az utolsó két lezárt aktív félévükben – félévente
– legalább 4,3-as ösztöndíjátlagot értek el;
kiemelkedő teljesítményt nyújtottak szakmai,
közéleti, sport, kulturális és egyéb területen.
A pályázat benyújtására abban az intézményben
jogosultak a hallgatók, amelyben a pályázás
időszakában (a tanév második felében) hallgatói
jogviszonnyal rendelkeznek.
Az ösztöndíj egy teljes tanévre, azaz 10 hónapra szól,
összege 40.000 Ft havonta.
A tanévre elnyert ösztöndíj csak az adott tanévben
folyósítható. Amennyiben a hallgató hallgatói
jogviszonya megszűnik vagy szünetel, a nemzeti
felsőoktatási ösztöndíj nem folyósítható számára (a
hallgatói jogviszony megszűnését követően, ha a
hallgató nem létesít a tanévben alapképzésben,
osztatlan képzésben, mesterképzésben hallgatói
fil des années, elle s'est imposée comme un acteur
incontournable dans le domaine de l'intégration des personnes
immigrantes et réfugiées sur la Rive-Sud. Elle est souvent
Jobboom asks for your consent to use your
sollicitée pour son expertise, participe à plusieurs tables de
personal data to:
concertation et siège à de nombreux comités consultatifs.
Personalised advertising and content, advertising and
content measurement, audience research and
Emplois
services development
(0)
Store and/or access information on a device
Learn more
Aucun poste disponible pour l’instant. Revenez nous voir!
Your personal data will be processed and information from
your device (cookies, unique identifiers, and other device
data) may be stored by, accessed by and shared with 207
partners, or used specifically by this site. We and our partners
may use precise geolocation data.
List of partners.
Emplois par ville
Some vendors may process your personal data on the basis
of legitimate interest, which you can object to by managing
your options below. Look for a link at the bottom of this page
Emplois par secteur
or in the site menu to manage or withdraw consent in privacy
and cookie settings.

---

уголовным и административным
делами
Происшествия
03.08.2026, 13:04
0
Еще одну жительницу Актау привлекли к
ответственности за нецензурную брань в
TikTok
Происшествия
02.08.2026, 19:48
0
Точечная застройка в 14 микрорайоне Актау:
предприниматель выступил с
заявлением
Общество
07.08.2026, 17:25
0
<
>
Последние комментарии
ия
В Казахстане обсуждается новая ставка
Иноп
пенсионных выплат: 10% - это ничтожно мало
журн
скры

_What you have to do_
All lines above between those holding "osztatlan képzésben, mesterképzésben" and "of legitimate interest, which", inclusive, must be set down unchanged, and no other line may be included.

_Solution below_
osztatlan képzésben, mesterképzésben hallgatói
fil des années, elle s'est imposée comme un acteur
incontournable dans le domaine de l'intégration des personnes
immigrantes et réfugiées sur la Rive-Sud. Elle est souvent
Jobboom asks for your consent to use your
sollicitée pour son expertise, participe à plusieurs tables de
personal data to:
concertation et siège à de nombreux comités consultatifs.
Personalised advertising and content, advertising and
content measurement, audience research and
Emplois
services development
(0)
Store and/or access information on a device
Learn more
Aucun poste disponible pour l’instant. Revenez nous voir!
Your personal data will be processed and information from
your device (cookies, unique identifiers, and other device
data) may be stored by, accessed by and shared with 207
partners, or used specifically by this site. We and our partners
may use precise geolocation data.
List of partners.
Emplois par ville
Some vendors may process your personal data on the basis
of legitimate interest, which you can object to by managing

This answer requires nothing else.